João contextualiza as doze mãos e os seis corpos e ele ergue a cortina e revela as dramaturgas presentes.

o escrito o lido e o reagido e no momento que a leitura chegar onde já está se seguirá até um final sabe-se lá que final é esse.

Jorge e Filipe vão à sauna e eles então se movem e param e reagem a pequenas notas que nem dizem respeito a eles e há algo de um humor indesviável transbordando pelo texto e os dois navegam por aí nas ações cotidianas

uma reação de algo do improviso prazer e desconforto e um naturalismo performativo

eles suam, eles suam, mas representam o performativo está no risco mas a ação é representativa e o texto escrito é pensado sabendo que dois atores com os nomes dados `às personagens irão reagir ao vivo àquilo e é necessário que gestos sejam traduzíveis; sauna por exemplo já é um símbolo de muita coisa entre virilidade e homoafetividade, das performances de gênero e sexualidade.

homens que se olham se veem se mostram e uma sauna um suor nem sempre é sexo

mas sempre talvez seja é sempre sexo mesmo quando não

a comparação e a piada do esforço que se faz pra manutenção da normatividade

o dado de gênero na ação; duas dramaturgas, duas leitoras, dois atores. um exemplo da possibilidade do perfurar enquanto operação cênica, fazer da contradição ato destrutivo da norma.

saunas e praias e espaços e olhares e os lugares

se chega ao fim do texto e agora vai se vendo o que fazer nesse ato impossível de uma criação caminhar na mesma velocidade da fruição.

uma pinta na praia.

dar pinta ser pinta e o desafio do fazer nessa construção veloz veroz algo que se começa sem saber de onde e vai desaguar em sabe-se lá o que.

a ação da palavra que se escreve e qual palavra produz ação e quais as ações que decolam dessa escrita.

agora parecem não mais os personagens conversando mas sim as leitoras uma inversão de gênero nas expectativas nas atmosferas que se desenhavam e o cataclisma climática como uma filosofia apocalíptica em torno do futuro de empreendimentos como saunas.

fazer e fazer e fazer na busca do diálogo que mobilize a ação; seria necessário implodir a representação pra que os que fazem encontrassem camadas novas especialmente no momento em que se alcança o ao vivo e o diálogo se torna embate de ideias

então um mote, me preparando para o fim do mundo diz a dramaturgia mas então logo se volta à fala silenciosa ao gesto que emula o dizer.

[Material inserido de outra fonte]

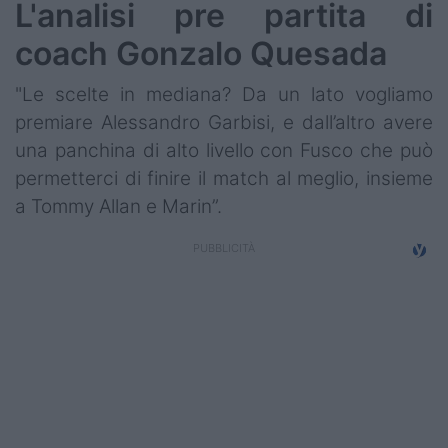
L'analisi pre partita di
coach Gonzalo Quesada
"Le scelte in mediana? Da un lato vogliamo
premiare Alessandro Garbisi, e dall’altro avere
una panchina di alto livello con Fusco che può
permetterci di finire il match al meglio, insieme
a Tommy Allan e Marin”.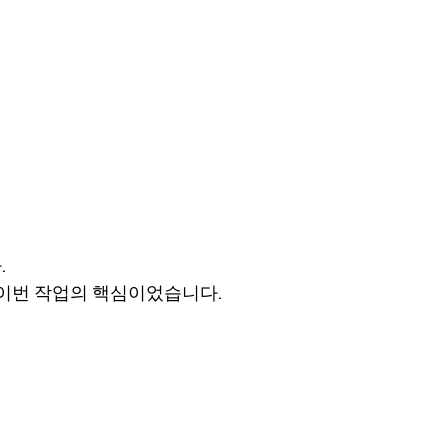
.
 이번 작업의 핵심이었습니다.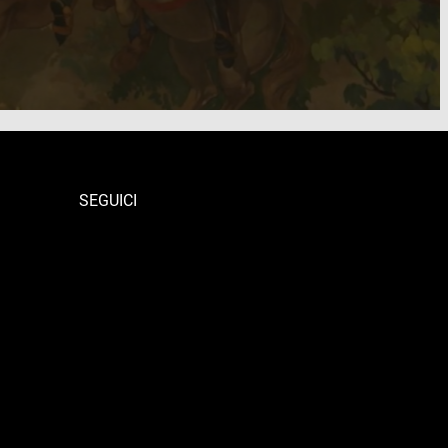
SEGUICI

tempos de reação mais-que-escassos; há de se encarar na dimensão da brincadeira, do disparador não ingênuo mas daquele que patina sobre gelo fino como diz Baumann onde a velocidade é mais importante que a profundidade e disso pode-se nascer muitas outras coisas histórias situações. – é o tipo de ação cuja repetição e continuidade pode decantar enquanto metodologia de pesquisa e criação

de repente narra-se um eles e o drama é épico e se fala da ação na terceira pessoa e comentário é ação e o olhar muda seu foco em distâncias e proximidades

brincar com o como ler as frases! e o como isso significa evidentemente e vai rebater naqueles que fazem.

as pintas dar pinta eles que fazem não serem eles diretamente

a sauna a sauna a sauna a sauna e elas elas eles

quem escreve também lê quem lê também faz quem faz também escreve

inscrições várias

e dançar a metáfora da pinta metáfora do fim do mundo metáfora da hot yoga // enormes e insignificantes e pra onde ir. dar pinta ser pinta cair pinta

a queda e no fundo sim é sempre sexo mesmo quando tudo queima

aleito rmx, de Lane Lopes, com Paula Furtado

um espaço outro que se apresenta no desterro durante a mostra; um canto uma mesa fotos flores leite papel papel papel arranjos de algo vamos ver

experimentar algumas coisas e como olhar pra um material que já foi encenação e volta a ser texto em outro contexto em outros arranjos.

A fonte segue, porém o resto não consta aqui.